## What the task asks
In the records that follow, find the line containing "Om IJsseloog 2026" and the line containing "RED, die eigenaar", then transcribe both and every line between them exactly, omitting pictures.

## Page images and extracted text
<<<<
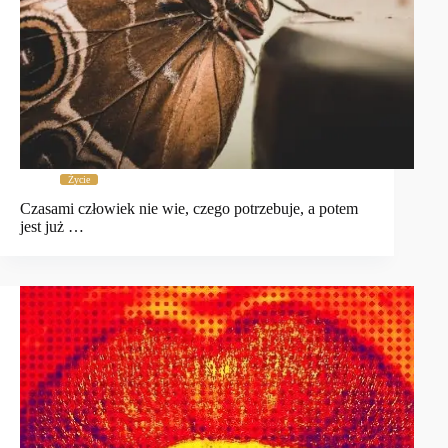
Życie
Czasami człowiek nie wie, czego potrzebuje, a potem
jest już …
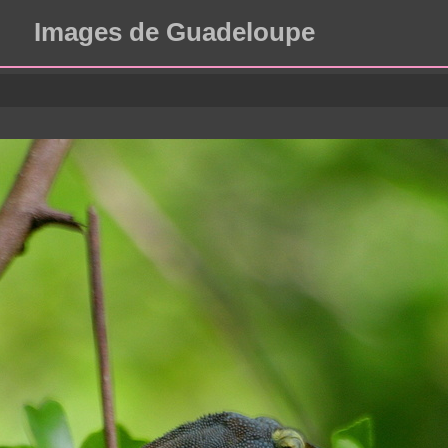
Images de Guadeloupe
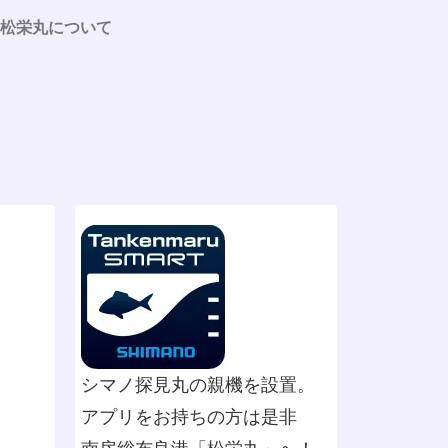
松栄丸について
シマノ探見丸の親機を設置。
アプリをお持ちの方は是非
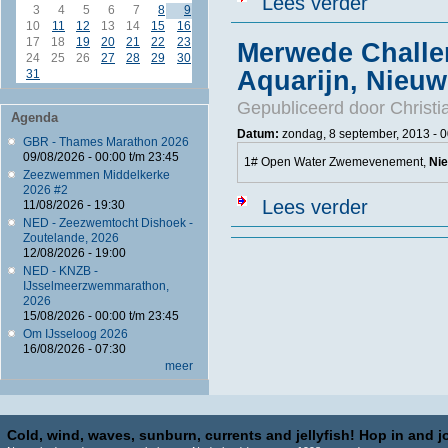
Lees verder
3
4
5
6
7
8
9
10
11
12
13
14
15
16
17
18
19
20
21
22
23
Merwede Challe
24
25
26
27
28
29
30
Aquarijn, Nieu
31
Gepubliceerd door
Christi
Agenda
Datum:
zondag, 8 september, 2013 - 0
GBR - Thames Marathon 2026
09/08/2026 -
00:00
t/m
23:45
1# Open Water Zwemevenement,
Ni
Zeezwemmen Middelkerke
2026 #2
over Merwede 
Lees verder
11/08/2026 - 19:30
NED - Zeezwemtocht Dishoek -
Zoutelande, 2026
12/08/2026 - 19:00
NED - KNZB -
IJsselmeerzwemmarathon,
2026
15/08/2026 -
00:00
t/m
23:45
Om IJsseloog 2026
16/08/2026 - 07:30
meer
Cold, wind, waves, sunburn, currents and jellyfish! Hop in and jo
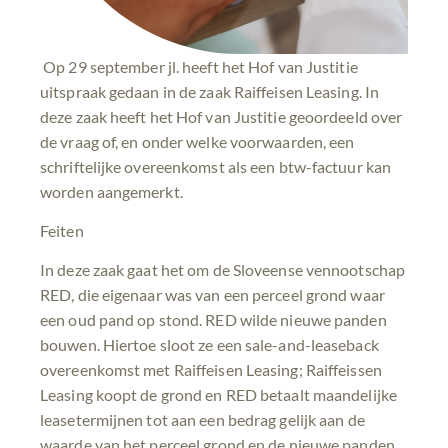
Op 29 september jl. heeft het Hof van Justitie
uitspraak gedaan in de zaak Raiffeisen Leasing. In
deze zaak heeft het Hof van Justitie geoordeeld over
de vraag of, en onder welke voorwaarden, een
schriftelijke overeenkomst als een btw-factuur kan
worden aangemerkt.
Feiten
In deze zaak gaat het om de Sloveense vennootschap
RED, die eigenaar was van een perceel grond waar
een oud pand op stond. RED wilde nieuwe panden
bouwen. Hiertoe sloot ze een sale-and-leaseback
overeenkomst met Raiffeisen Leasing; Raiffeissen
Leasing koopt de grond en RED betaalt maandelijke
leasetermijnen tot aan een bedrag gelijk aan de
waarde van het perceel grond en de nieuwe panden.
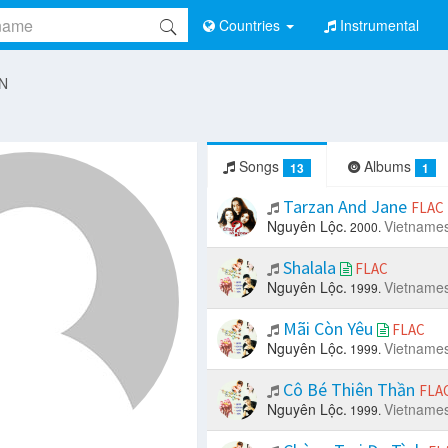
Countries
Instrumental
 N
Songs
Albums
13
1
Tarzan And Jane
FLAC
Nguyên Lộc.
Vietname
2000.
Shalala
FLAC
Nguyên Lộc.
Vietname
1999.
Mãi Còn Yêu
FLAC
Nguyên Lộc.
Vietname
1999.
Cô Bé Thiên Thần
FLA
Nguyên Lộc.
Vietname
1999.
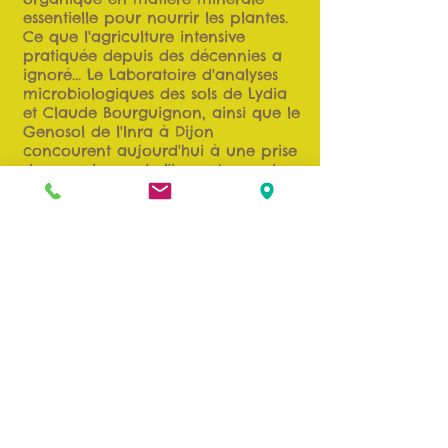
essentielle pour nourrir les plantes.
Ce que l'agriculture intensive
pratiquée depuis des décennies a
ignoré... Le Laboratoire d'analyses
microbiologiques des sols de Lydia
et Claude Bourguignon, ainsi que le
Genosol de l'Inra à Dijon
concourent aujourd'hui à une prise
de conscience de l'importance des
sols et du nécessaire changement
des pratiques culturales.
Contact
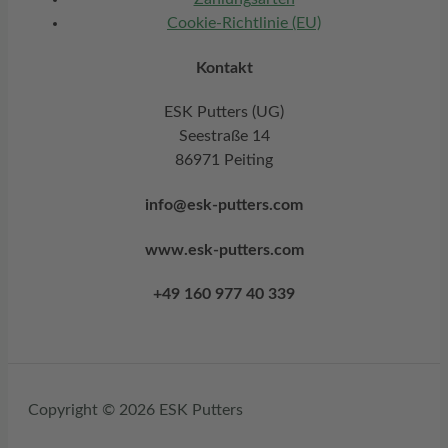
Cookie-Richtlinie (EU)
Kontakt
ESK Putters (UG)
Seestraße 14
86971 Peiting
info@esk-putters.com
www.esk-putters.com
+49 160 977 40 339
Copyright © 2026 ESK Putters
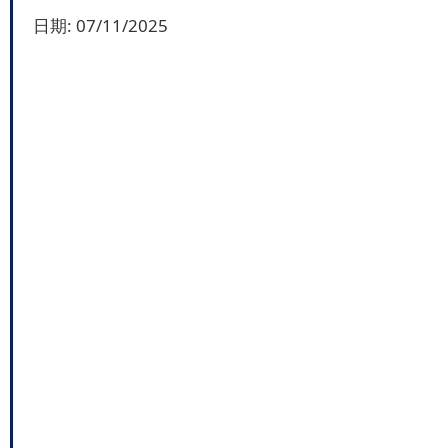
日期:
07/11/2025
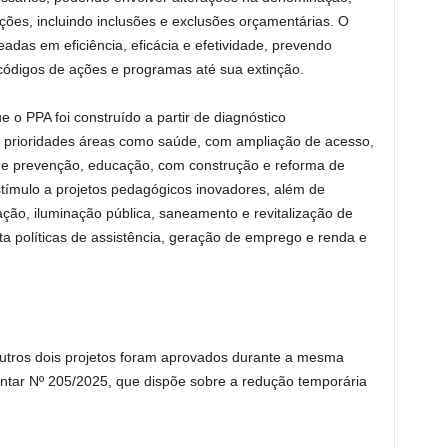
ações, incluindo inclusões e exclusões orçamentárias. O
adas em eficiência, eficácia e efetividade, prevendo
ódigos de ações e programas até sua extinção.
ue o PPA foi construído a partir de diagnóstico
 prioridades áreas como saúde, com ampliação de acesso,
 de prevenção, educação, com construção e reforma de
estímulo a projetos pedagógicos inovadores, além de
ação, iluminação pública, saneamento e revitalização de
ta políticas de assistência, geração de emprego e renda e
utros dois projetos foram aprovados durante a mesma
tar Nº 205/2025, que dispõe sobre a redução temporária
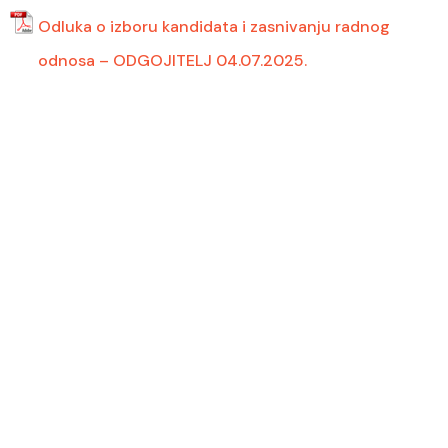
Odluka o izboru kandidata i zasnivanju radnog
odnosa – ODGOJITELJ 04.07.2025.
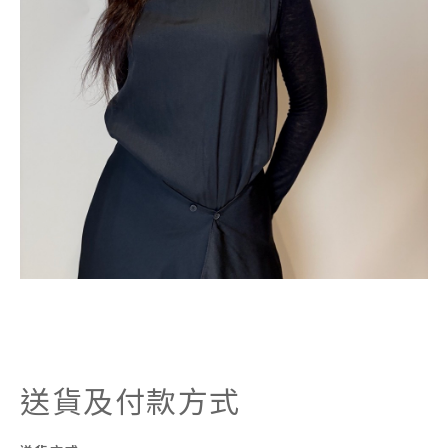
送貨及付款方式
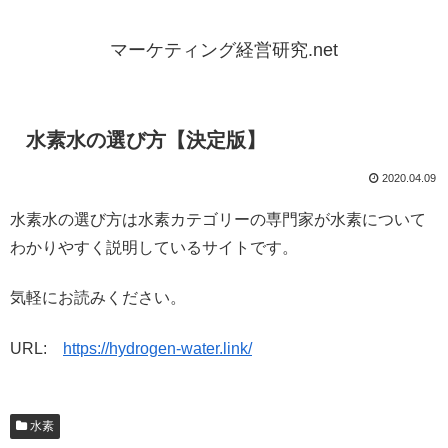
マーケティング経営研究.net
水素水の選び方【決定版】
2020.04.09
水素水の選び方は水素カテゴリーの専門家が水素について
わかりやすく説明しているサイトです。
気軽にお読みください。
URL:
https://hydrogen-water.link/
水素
>>>>
## Exercise answer
Om IJsseloog 2026
16/08/2026 - 07:30
meer
Cold, wind, waves, sunburn, currents and jellyfish! Hop in and jo
Op 29 september jl. heeft het Hof van Justitie
uitspraak gedaan in de zaak Raiffeisen Leasing. In
deze zaak heeft het Hof van Justitie geoordeeld over
de vraag of, en onder welke voorwaarden, een
schriftelijke overeenkomst als een btw-factuur kan
worden aangemerkt.
Feiten
In deze zaak gaat het om de Sloveense vennootschap
RED, die eigenaar was van een perceel grond waar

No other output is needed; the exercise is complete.